Task to complete. Find the lines below in which the string "What" occurs. Copy each one.
Entries provided Start Marker
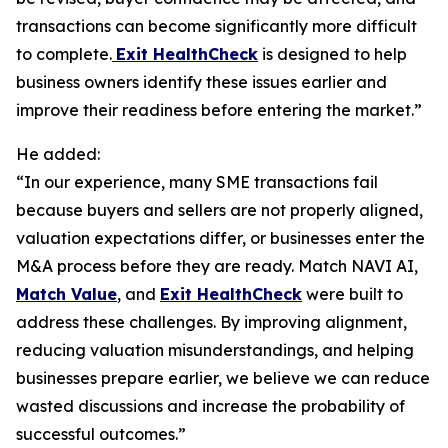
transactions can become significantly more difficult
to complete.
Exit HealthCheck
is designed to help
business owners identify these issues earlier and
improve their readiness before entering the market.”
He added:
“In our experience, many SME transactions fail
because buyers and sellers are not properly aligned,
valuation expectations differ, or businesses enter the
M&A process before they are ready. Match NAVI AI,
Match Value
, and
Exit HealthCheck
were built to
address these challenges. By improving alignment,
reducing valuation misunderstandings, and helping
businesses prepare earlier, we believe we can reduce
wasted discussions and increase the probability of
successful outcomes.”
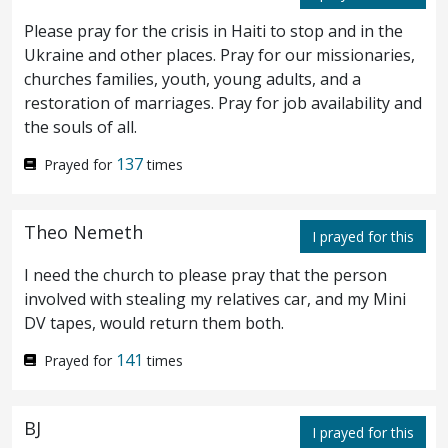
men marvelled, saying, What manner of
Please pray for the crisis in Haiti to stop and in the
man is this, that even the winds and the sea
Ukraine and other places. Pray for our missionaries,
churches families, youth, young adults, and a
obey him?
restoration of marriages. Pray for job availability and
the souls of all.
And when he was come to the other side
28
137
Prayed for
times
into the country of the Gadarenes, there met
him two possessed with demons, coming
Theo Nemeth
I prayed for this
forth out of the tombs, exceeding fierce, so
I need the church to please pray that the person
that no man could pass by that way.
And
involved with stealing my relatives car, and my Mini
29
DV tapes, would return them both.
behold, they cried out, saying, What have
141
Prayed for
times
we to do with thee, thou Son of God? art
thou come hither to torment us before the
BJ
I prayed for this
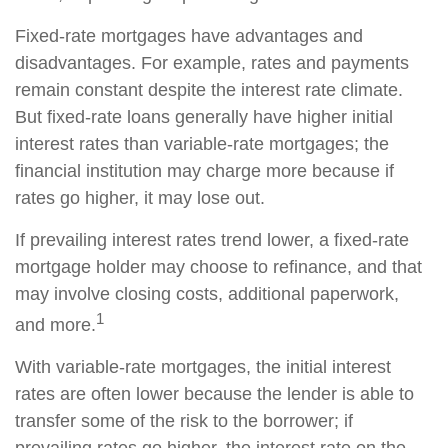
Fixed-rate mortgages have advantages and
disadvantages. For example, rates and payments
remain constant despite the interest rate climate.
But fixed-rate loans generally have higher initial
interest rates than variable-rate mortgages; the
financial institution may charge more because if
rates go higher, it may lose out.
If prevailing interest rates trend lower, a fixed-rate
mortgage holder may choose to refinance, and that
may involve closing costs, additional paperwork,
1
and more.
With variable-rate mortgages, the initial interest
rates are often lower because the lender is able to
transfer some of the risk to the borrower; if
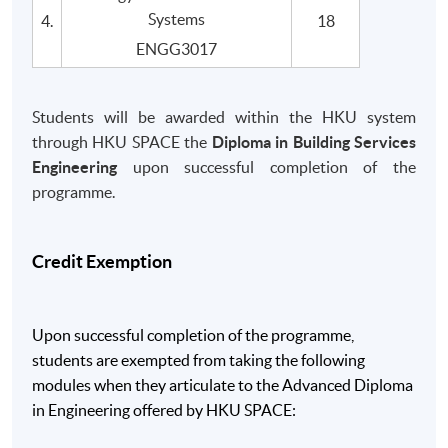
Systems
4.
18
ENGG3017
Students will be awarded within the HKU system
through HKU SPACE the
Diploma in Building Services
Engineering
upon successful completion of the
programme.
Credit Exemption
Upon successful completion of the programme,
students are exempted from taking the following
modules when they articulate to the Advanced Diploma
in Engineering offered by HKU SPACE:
Entries provided End Marker
Entries provided Start Marker
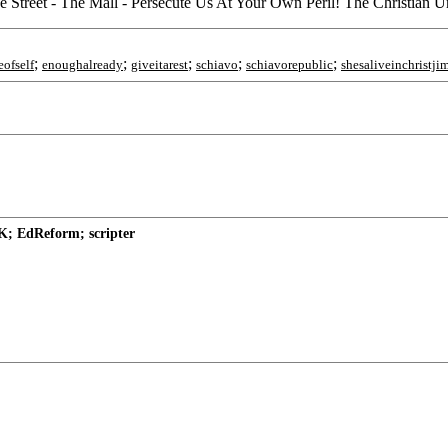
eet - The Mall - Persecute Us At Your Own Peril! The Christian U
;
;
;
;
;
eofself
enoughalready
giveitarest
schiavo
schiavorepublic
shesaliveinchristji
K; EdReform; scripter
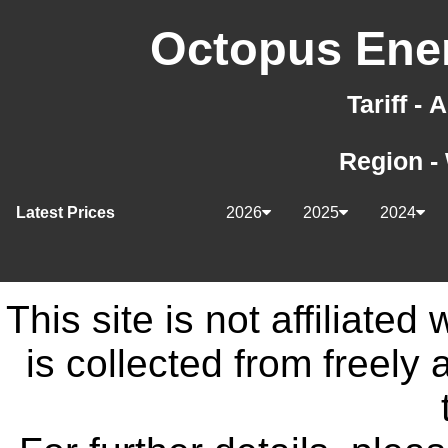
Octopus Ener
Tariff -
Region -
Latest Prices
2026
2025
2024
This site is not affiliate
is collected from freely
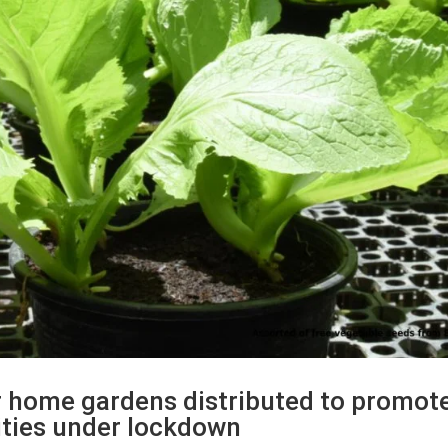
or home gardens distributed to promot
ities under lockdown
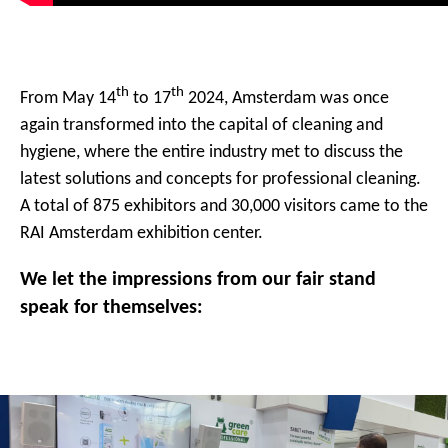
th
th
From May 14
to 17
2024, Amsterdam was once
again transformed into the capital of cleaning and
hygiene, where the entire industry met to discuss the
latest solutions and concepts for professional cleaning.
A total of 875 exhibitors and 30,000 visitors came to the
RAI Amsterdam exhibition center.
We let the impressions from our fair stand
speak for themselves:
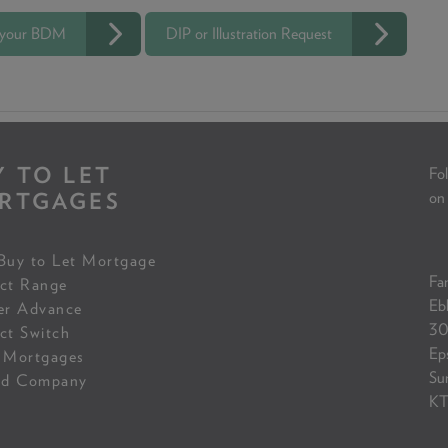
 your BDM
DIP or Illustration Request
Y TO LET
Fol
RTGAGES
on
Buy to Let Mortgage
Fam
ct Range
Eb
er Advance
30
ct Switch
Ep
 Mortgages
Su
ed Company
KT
Entries provided End Marker
Entries provided Start Marker
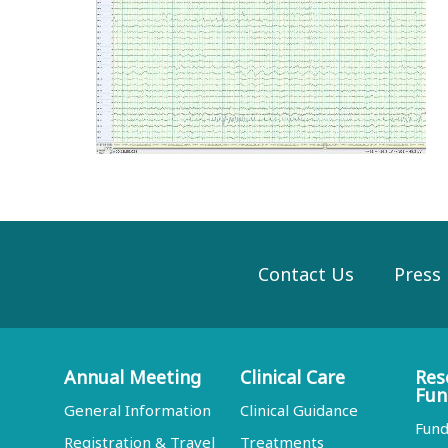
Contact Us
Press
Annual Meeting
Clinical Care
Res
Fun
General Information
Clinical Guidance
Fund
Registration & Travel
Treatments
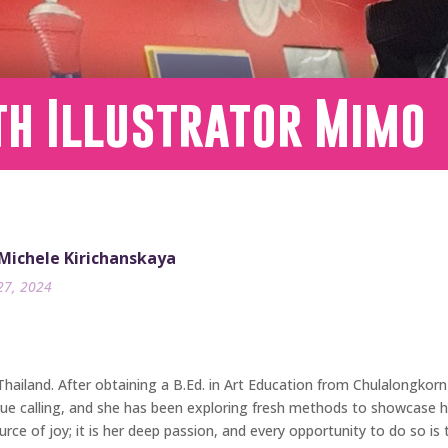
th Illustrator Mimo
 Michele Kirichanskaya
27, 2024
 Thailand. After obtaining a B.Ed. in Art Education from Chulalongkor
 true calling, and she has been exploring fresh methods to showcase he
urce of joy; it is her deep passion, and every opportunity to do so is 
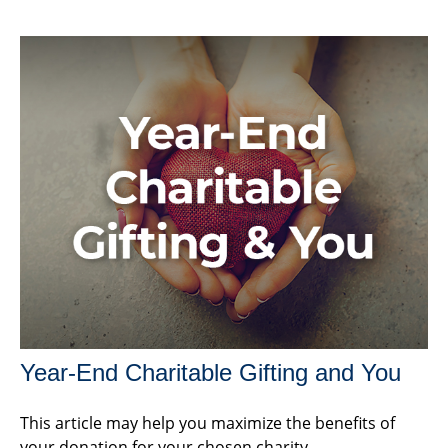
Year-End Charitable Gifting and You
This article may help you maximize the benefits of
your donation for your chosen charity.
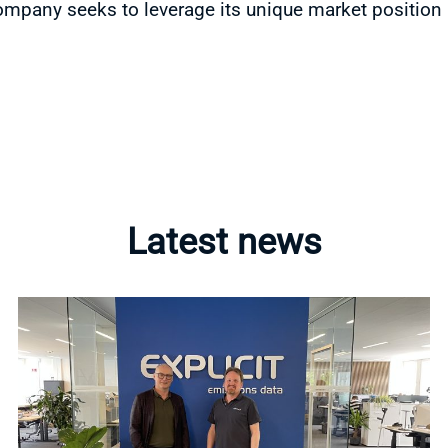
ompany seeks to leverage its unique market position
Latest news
Entries provided End Marker
Task solution.
men marvelled, saying, What manner of
behold, they cried out, saying, What have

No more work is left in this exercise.